События войны? Другие элементы пребывания Растикиса в Польше обстояли гораздо лучше, но из того, что сообщил Л. Миткевич, кажется, что они больше отразились на внешней обстановке, чем на конкретных эффектах. Премьер-министр Фелициан Славой-Складковский вел себя очень хорошо, проявляя уважение и хорошие манеры, прием в Королевском замке был еще красивее, но визит литовского генерала затянулся. Шанс на значительное двустороннее сотрудничество в области обороны и союзничества был упущен, в том числе из-за позиции польских властей. Генерал Вацлав Стахевич сел завтракать в Замке с полковниками Миткевичем и Дулькснысом, а получив от литовского гостя очень честную, ясную и правдивую картину положения в Прибалтике, вообще не стал поднимать тему и изменил тему разговора. Во время вечернего ужина у Эдуарда Смиглы-Рыдз маршал не справился с ролью хозяина. Он впал в задумчивость, лицо его изменилось и как будто постарело; всего через несколько дней после выступления Юзефа Бека окончательно раскрылись намерения Третьего рейха в отношении Польши.

Вечером на ужине, устроенном посланником Литвы, в Малиновом зале гостиницы «Бристоль» за столом не было речей. Миткевич должен был сидеть рядом с директором. Тадеуш Кобыланский, считающийся правой рукой Я. Бека. Согласно записи, сделанной в «Воспоминаниях о Каунасе», всемогущий режиссер представил образ совершенно сломленного человека, не способного держать в руках нож и вилку. Кобыланский должен был задуматься об упущенных возможностях из-за пассивности Польши перед оккупацией Австрии, вместо того, чтобы противостоять Третьему рейху вместе с Чехословакией. Как бы мы ни оценивали эти заявления, можно констатировать одно: размышления Кобылянского запоздали, и, что еще хуже, дальнейший ход событий показал, что не было должного представления о том, что делать дальше. Неординарная по своей формулировке Дж. Бека от 5 мая 1939 г., но обострившая конфликт вместо мнимой (что должно быть очевидным) воли к продолжению курса на некоторое сотрудничество с Третьим рейхом, еще больше смягчила опасения Запада (и СССР), что Польша пойдет по пути Чехословакии или он поклонится Гитлеру. Стоило ли давать кому-то такую ​​уверенность?

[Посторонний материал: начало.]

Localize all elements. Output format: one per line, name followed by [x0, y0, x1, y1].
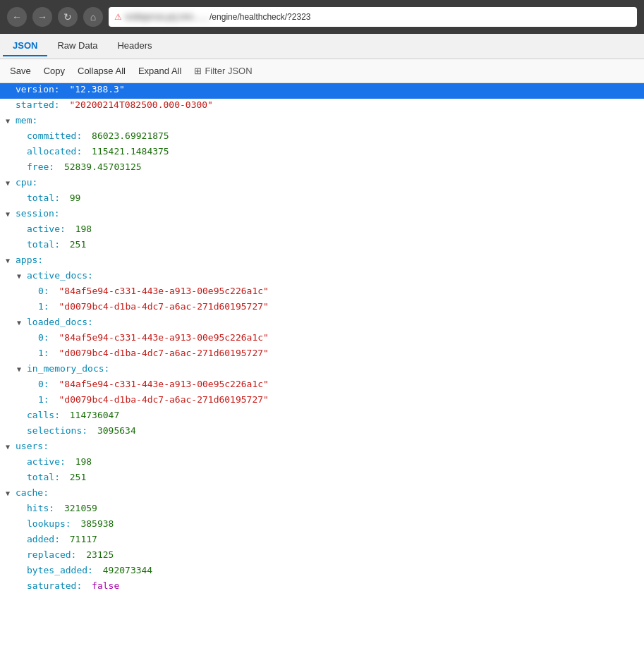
toggle-empty-calls	[17, 412, 27, 420]
json-row-mem_committed[interactable]: committed: 86023.69921875	[0, 130, 644, 145]
value-selections: 3095634	[97, 425, 136, 436]
json-row-in_memory_docs_0[interactable]: 0: "84af5e94-c331-443e-a913-00e95c226a1c…	[0, 378, 644, 393]
key-version: version:	[16, 84, 60, 94]
json-row-selections[interactable]: selections: 3095634	[0, 425, 644, 440]
key-in_memory_docs: in_memory_docs:	[27, 363, 109, 374]
toggle-empty-active_docs_1	[28, 303, 38, 311]
key-users_total: total:	[27, 472, 60, 482]
colon-cache	[49, 487, 54, 498]
nav-forward-button[interactable]: →	[32, 7, 52, 27]
browser-chrome: ← → ↻ ⌂ ⚠ ncldsprcss.prj.mm....... /engi…	[0, 0, 644, 34]
toggle-cache[interactable]: ▼	[6, 489, 16, 497]
json-row-cache_bytes_added[interactable]: bytes_added: 492073344	[0, 564, 644, 580]
tab-headers[interactable]: Headers	[107, 36, 162, 56]
colon-active_docs_0	[49, 286, 55, 296]
json-row-loaded_docs_0[interactable]: 0: "84af5e94-c331-443e-a913-00e95c226a1c…	[0, 331, 644, 347]
json-row-active_docs_0[interactable]: 0: "84af5e94-c331-443e-a913-00e95c226a1c…	[0, 285, 644, 300]
key-active_docs_1: 1:	[38, 301, 49, 312]
colon-session_total	[60, 239, 66, 250]
json-row-started[interactable]: started: "20200214T082500.000-0300"	[0, 99, 644, 114]
json-row-cache[interactable]: ▼cache:	[0, 487, 644, 502]
json-row-loaded_docs[interactable]: ▼loaded_docs:	[0, 316, 644, 331]
toggle-cpu[interactable]: ▼	[6, 179, 16, 187]
toggle-in_memory_docs[interactable]: ▼	[17, 365, 27, 373]
toggle-empty-cache_hits	[17, 505, 27, 513]
key-cpu: cpu:	[16, 177, 37, 188]
colon-in_memory_docs_0	[49, 379, 55, 389]
json-row-users_active[interactable]: active: 198	[0, 456, 644, 471]
json-row-active_docs[interactable]: ▼active_docs:	[0, 269, 644, 285]
json-row-mem[interactable]: ▼mem:	[0, 114, 644, 130]
toggle-loaded_docs[interactable]: ▼	[17, 319, 27, 327]
json-row-cache_hits[interactable]: hits: 321059	[0, 502, 644, 518]
save-button[interactable]: Save	[6, 64, 35, 78]
toggle-empty-in_memory_docs_0	[28, 381, 38, 389]
json-row-session_total[interactable]: total: 251	[0, 238, 644, 254]
nav-back-button[interactable]: ←	[7, 7, 27, 27]
nav-home-button[interactable]: ⌂	[83, 7, 103, 27]
json-row-apps[interactable]: ▼apps:	[0, 254, 644, 269]
key-mem_committed: committed:	[27, 130, 82, 141]
json-row-cache_added[interactable]: added: 71117	[0, 533, 644, 549]
json-row-cache_lookups[interactable]: lookups: 385938	[0, 518, 644, 533]
toggle-empty-selections	[17, 427, 27, 435]
json-row-cache_replaced[interactable]: replaced: 23125	[0, 549, 644, 564]
expand-all-button[interactable]: Expand All	[134, 64, 186, 78]
key-cache_bytes_added: bytes_added:	[27, 565, 93, 575]
key-cache_replaced: replaced:	[27, 549, 76, 560]
filter-json-button[interactable]: ⊞ Filter JSON	[190, 64, 256, 78]
json-row-calls[interactable]: calls: 114736047	[0, 409, 644, 425]
toggle-session[interactable]: ▼	[6, 210, 16, 218]
value-in_memory_docs_0: "84af5e94-c331-443e-a913-00e95c226a1c"	[59, 379, 268, 389]
json-row-loaded_docs_1[interactable]: 1: "d0079bc4-d1ba-4dc7-a6ac-271d60195727…	[0, 347, 644, 362]
json-row-cpu_total[interactable]: total: 99	[0, 192, 644, 207]
value-cache_bytes_added: 492073344	[103, 565, 152, 575]
url-blurred: ncldsprcss.prj.mm.......	[125, 12, 209, 22]
json-row-users[interactable]: ▼users:	[0, 440, 644, 456]
key-mem_free: free:	[27, 161, 54, 172]
toggle-empty-session_total	[17, 241, 27, 249]
json-row-session_active[interactable]: active: 198	[0, 223, 644, 238]
json-row-version[interactable]: version: "12.388.3"	[0, 83, 644, 99]
json-row-session[interactable]: ▼session:	[0, 207, 644, 223]
toggle-empty-cpu_total	[17, 195, 27, 202]
collapse-all-button[interactable]: Collapse All	[73, 64, 130, 78]
json-row-in_memory_docs[interactable]: ▼in_memory_docs:	[0, 362, 644, 378]
json-viewer: version: "12.388.3" started: "20200214T0…	[0, 83, 644, 595]
toggle-apps[interactable]: ▼	[6, 257, 16, 264]
tab-json[interactable]: JSON	[3, 36, 47, 56]
copy-button[interactable]: Copy	[40, 64, 69, 78]
colon-cache_replaced	[76, 549, 82, 560]
toggle-empty-cache_bytes_added	[17, 567, 27, 575]
toggle-users[interactable]: ▼	[6, 443, 16, 451]
toolbar: Save Copy Collapse All Expand All ⊞ Filt…	[0, 59, 644, 83]
address-bar[interactable]: ⚠ ncldsprcss.prj.mm....... /engine/healt…	[109, 7, 637, 27]
toggle-empty-loaded_docs_1	[28, 350, 38, 358]
value-cache_saturated: false	[92, 580, 119, 591]
key-cache_added: added:	[27, 534, 60, 544]
json-row-mem_allocated[interactable]: allocated: 115421.1484375	[0, 145, 644, 161]
value-active_docs_1: "d0079bc4-d1ba-4dc7-a6ac-271d60195727"	[59, 301, 268, 312]
nav-reload-button[interactable]: ↻	[58, 7, 78, 27]
toggle-active_docs[interactable]: ▼	[17, 272, 27, 280]
colon-active_docs	[93, 270, 99, 281]
key-cache_hits: hits:	[27, 503, 54, 513]
json-row-cache_saturated[interactable]: saturated: false	[0, 580, 644, 595]
toggle-mem[interactable]: ▼	[6, 117, 16, 125]
value-users_active: 198	[75, 456, 92, 467]
toggle-empty-started	[6, 102, 16, 109]
key-loaded_docs_1: 1:	[38, 348, 49, 358]
tab-rawdata[interactable]: Raw Data	[47, 36, 107, 56]
colon-started	[60, 99, 66, 110]
value-mem_free: 52839.45703125	[64, 161, 142, 172]
json-row-active_docs_1[interactable]: 1: "d0079bc4-d1ba-4dc7-a6ac-271d60195727…	[0, 300, 644, 316]
toggle-empty-in_memory_docs_1	[28, 396, 38, 404]
value-version: "12.388.3"	[69, 84, 124, 94]
json-row-in_memory_docs_1[interactable]: 1: "d0079bc4-d1ba-4dc7-a6ac-271d60195727…	[0, 393, 644, 409]
value-mem_allocated: 115421.1484375	[92, 146, 169, 157]
toggle-empty-loaded_docs_0	[28, 334, 38, 342]
json-row-mem_free[interactable]: free: 52839.45703125	[0, 161, 644, 176]
json-row-cpu[interactable]: ▼cpu:	[0, 176, 644, 192]
value-active_docs_0: "84af5e94-c331-443e-a913-00e95c226a1c"	[59, 286, 268, 296]
json-row-users_total[interactable]: total: 251	[0, 471, 644, 487]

Было ли НЕОБХОДИМО принять хотя бы изначально советские предложения? Опыт, который мы собрали на Востоке, говорил, что им нельзя доверять. Но в то же время запрещалось отворачиваться от оборонных предложений СССР. Однако братство по оружию – самое сильное чувство, связывающее людей вне зависимости от мировоззрения. Это также не следует игнорировать. Однако была еще более важная причина для начала переговоров. Идея заключалась в том, чтобы сделать все возможное, чтобы предотвратить сговор великих соседей против нас, которого всегда опасались и о котором поступала тревожная информация.

По результатам, опубликованным проф. Марка Корната из сохранившихся документов, со многих сторон поступали сообщения, дающие основание терять всякие иллюзии относительно шансов избежать потери независимости в случае продолжения прежней внешней политики2. Отметим также, что уже в 1959 г. военный атташе из Берлина полковник Антоний Симаньски в книге, изданной Veritas, процитировал высказывание бывшего помощника аса-истребителя Первой мировой войны Манфреда фон Рихтгофена генерала Карла Боденшатца от начала 1939 года. Немецкие военные, глубоко обеспокоенные важностью миссии, выполняемой в то время, прямо предупредил польского атташе о неизбежном союзе Гитлера со Сталиным, если Польша не примет германских предложений3. Эта шокирующая информация не повлекла за собой соответствующих решений со стороны польских государственных агентов.

Полковник Леон Миткевич, в свою очередь, сообщил, что чехословацкий военный атташе полковник. Галле (из Москвы) в конце февраля 1939 г. предупреждал о планах Германии напасть на Чехию и Польшу в 1939 г., а венгерский военный атташе Дезое (тоже из Москвы) предупреждал в марте 1939 г. о советско-германском заговоре.